#!/bin/bash

# usage : bible.sh $languages $data_type
# data_type : mono or para or mono,para
# download and processed bible data
# Transform (tokenize, lower and remove accent, loard code and vocab, learn and apply BPE tokenization,
# binarize...) our data contained in the text files into a pth file understandable by the framework : 
# takes a lot of time with dataset size, nCodes and shuf_n_samples

set -e

# languages 
lgs=$1
       
# path containing the csvs folder
# zip_file_link (csvs) = https://drive.google.com/file/d/1NuSJ-NT_BsU1qopLu6avq6SzUEf6nVkk/view?usp=sharing
# download and unzip in $csv_path
csv_path=/content

# where to store the txt files
output_dir=/content/data

# path where processed files will be stored
OUTPATH=/content/processed

# If parallel data is available and you need to preprocess it
PARA=True
# If you want to process monolingual data (if the monolingual data is unavailable and you 
# leave this parameter set to True, the parallel data will be used to build the monolingual data)
MONO=True    
# folder containing the parallel data
PARA_PATH=$output_dir
# folder containing the monolingual data
MONO_PATH=$output_dir
# whether all languages should share the same vocabulary (leave to True)
SAME_VOCAB=True    
# The following parameter allows, when having independent monolingual and parallel data, to add the parallel data to the monolingual data.

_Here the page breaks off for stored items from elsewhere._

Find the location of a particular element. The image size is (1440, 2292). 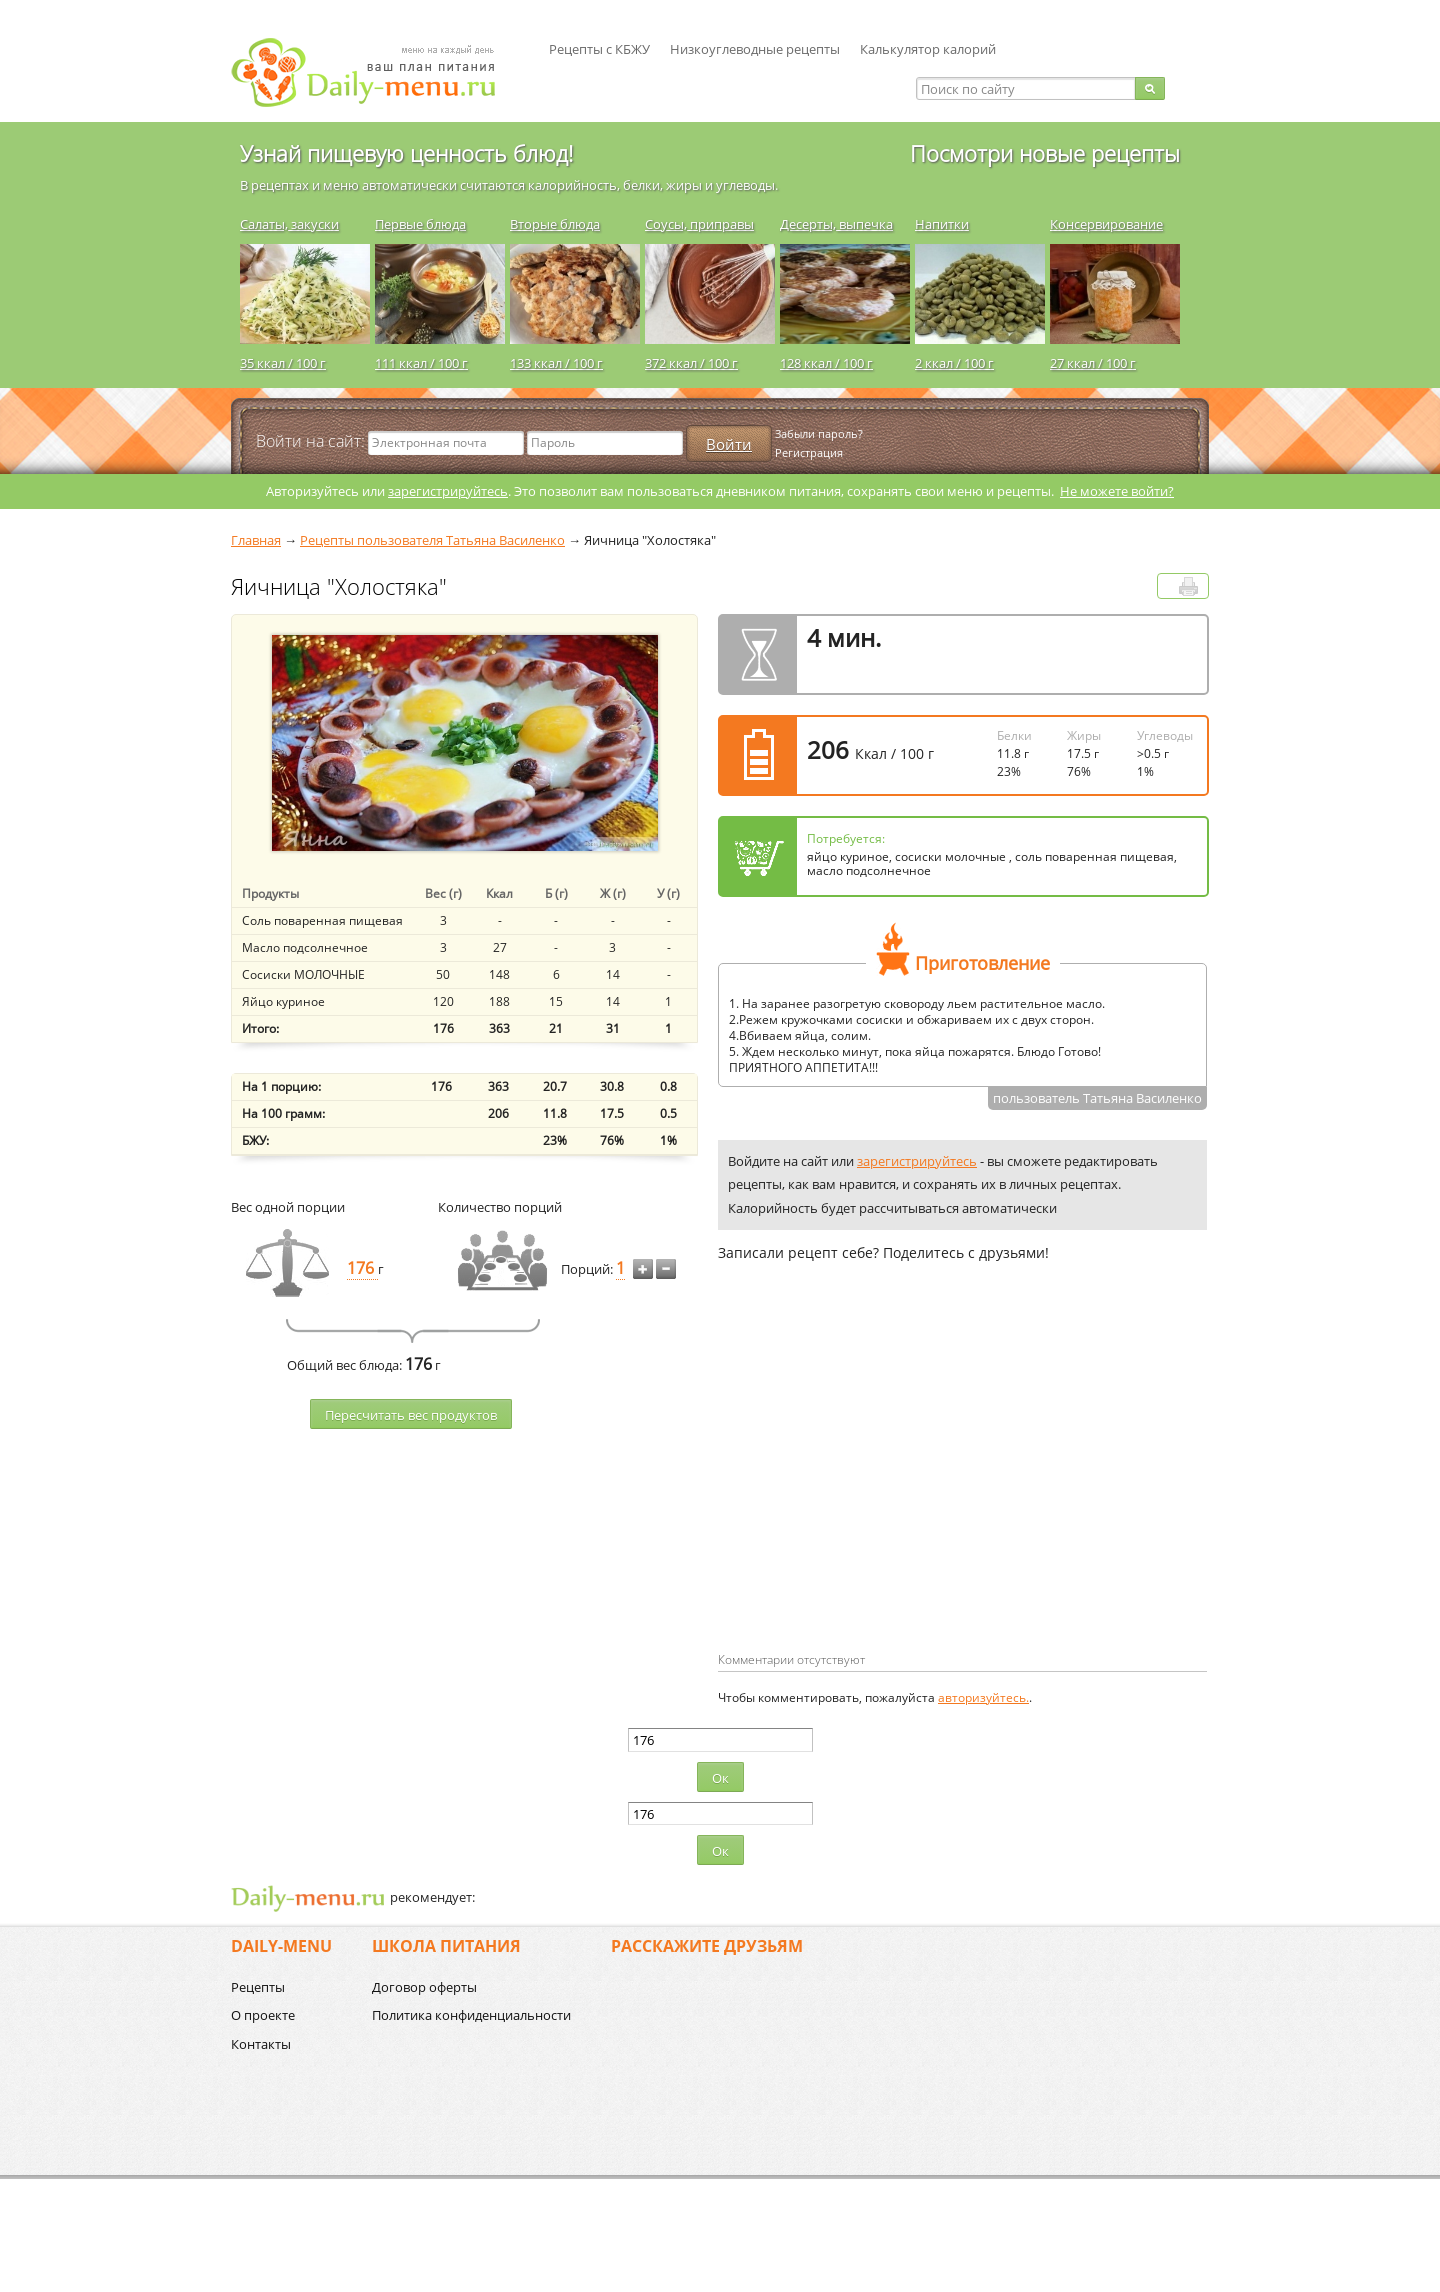 Первые блюда is located at coordinates (420, 224).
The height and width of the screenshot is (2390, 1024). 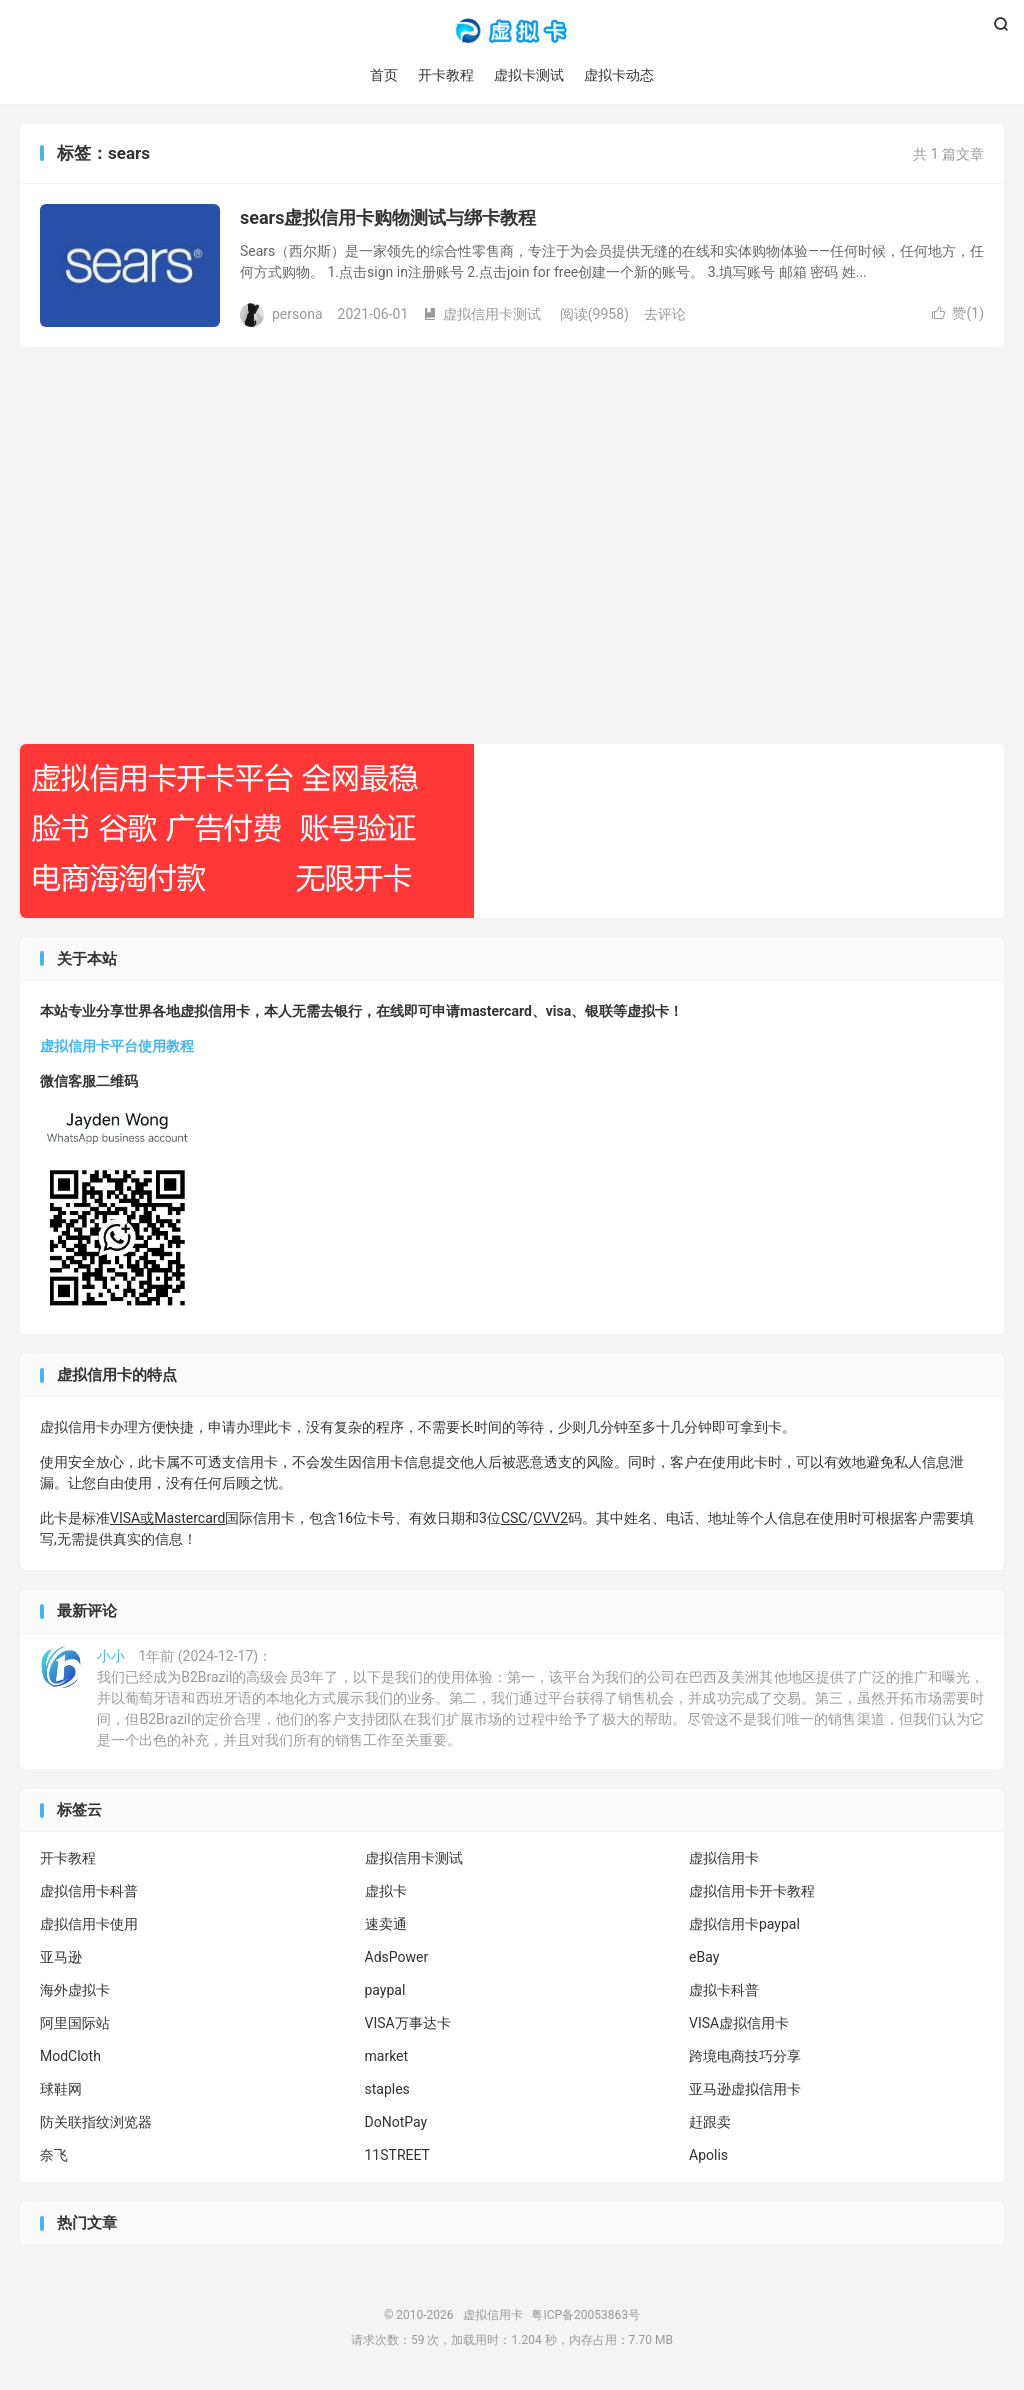 I want to click on 虚拟信用卡测试, so click(x=482, y=314). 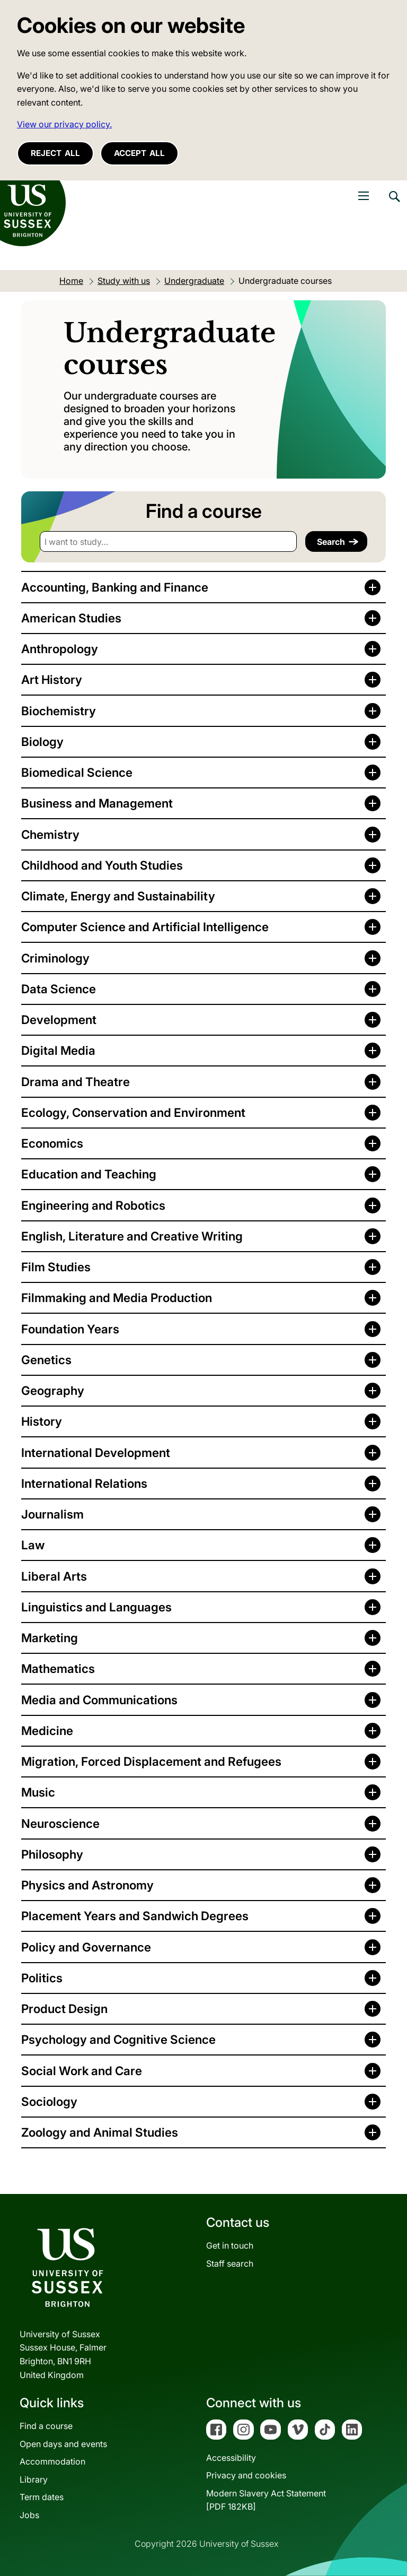 This screenshot has width=407, height=2576. What do you see at coordinates (95, 1452) in the screenshot?
I see `International Development` at bounding box center [95, 1452].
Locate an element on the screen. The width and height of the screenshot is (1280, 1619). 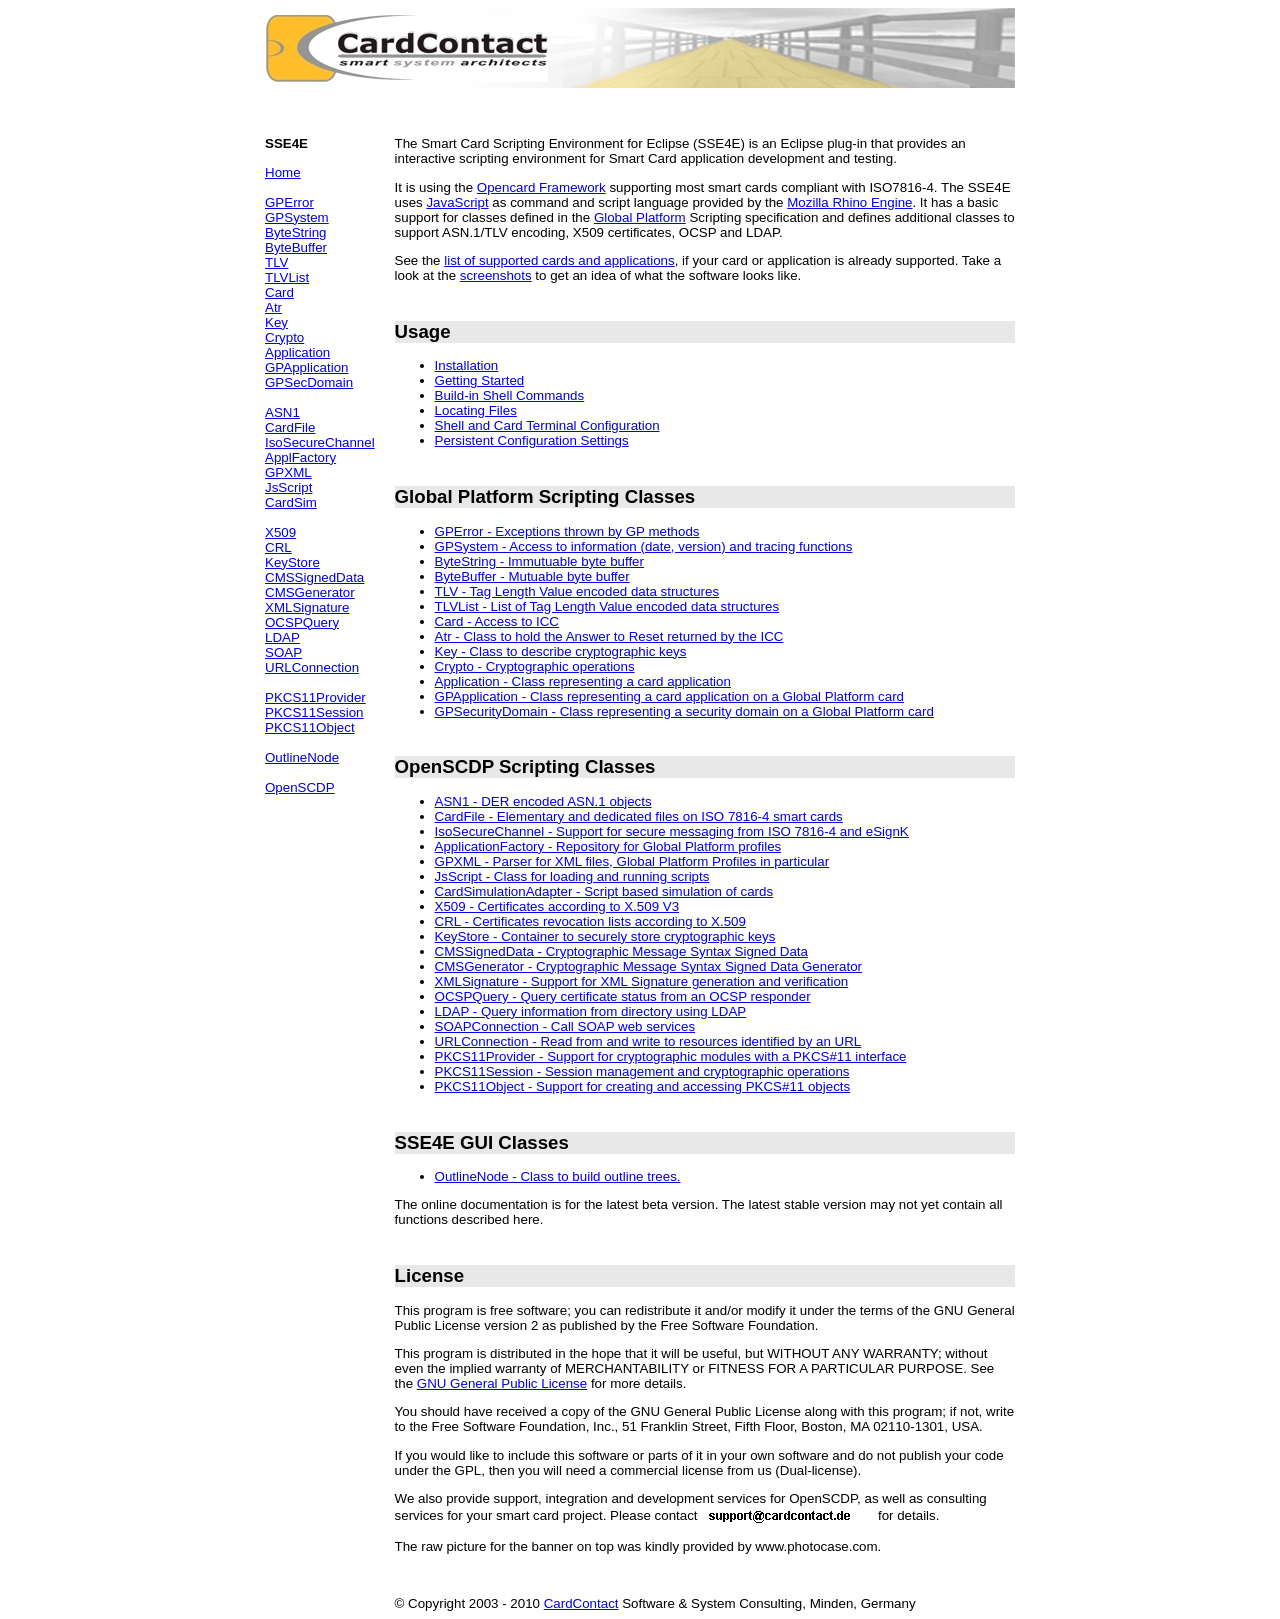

It is left by default to True. 
add_para_data_to_mono_data=False

# Learn nCodes BPE code on the training data
nCodes=20000
# Generating shuf_n_samples random permutations of training data to learn bpe
shuf_n_samples=10000 
# It is preferable and advisable that it be the powers of two...
threads_for_tokenizer=16 
# Percentage of data to use as test data (%)
test_size=10 
# Percentage of data to use as validation data (%)
val_size=10              

# tools paths
TOOLS_PATH=tools
TOKENIZE=$TOOLS_PATH/tokenizer_our.sh
LOWER_REMOVE_ACCENT=$TOOLS_PATH/lowercase_and_remove_accent.py
FASTBPE=$TOOLS_PATH/fastBPE/fast
#PROCESSED_FILE=../scripts/build_meta_data_multixlm.sh

# The n_sample parameter is optional, and when it is not passed or when it exceeds the dataset size, the whole dataset is considered
n_samples=-1
# If you don't have any other data to fine-tune your model on a specific sub-task, specify the percentage of the sub-task metadata to consider or -1 to ignore it.
#sub_tasks=en-fr:10,de-en:-1,de-fr:-1
#If you want the subtasks to be constructed from the pair combinations of your languages, put the three dots
sub_tasks=...
tasks_n_samples=-1

##############################################

 
function abrev() {
    if [[ $1 = "Francais" ]]; then
        result="fr"
    elif [[ $1 = "Anglais" ]]; then
        result="en"
    elif [[ $1 = "KALATA_KO_SC_Gbaya" ]] || [[ $1 = "KALATA_KO_DC_Gbaya" ]]; then
        result="Gbay"
    elif [[ $1 = "BIBALDA_TA_PELDETTA" ]]; then
        result="MASS"
    elif [[ $1 = "MKPAMAN_AMVOE_Ewondo" ]]; then
        result="Ewon"
    else
        length=${#1}
        if [[ $length -le 4 ]]; then
            result=$1
        else
            result=$(echo $1 | cut -c1-4)
        fi
    fi
}

if [ $sub_tasks="..." ]; then
    sub_tasks=""
	IFS=', ' read -r -a langs_array <<< "$lgs"
	# todo : sort the array in alphebical oder
	array_length=${#langs_array[*]}
	for (( i=0; i<$array_length; ++i)); do 
		for (( j=$(($i+1)); j<$array_length; ++j)); do
            abrev ${langs_array[$i]} 
            a=$result
            abrev ${langs_array[$j]} 
            b=$result
        	sub_tasks=$sub_tasks,$a-$b:$tasks_n_samples
		done
	done
	# Remove the comma in front
	sub_tasks=$(echo $sub_tasks | cut -c2-)
fi

echo $sub_tasks

# create output path
mkdir -p $OUTPATH
# avoid permission error
chmod +x $FASTBPE
chmod +x $TOOLS_PATH/mosesdecoder/scripts/tokenizer/*.perl

echo "======================="
echo "Extract texts files"
echo "======================="

for data_type in $(echo ${2-'mono,para'} | sed -e 's/\,/ /g'); do
    python ../scripts/bible.py --csv_path $csv_path --output_dir $output_dir --data_type $data_type --languages $lgs
done

echo "======================="
echo "Processed"
echo "======================="
 
chmod +x ../scripts/build_meta_data_multixlm.sh
. ../scripts/build_meta_data_multixlm.sh $sub_tasks $n_samples $add_para_data_to_mono_data
# todo : rendre les choses dynamiques comme ceci
#chmod +x $PROCESSED_FILE
#$PROCESSED_FILE

echo "======================="
echo "End"
echo "======================="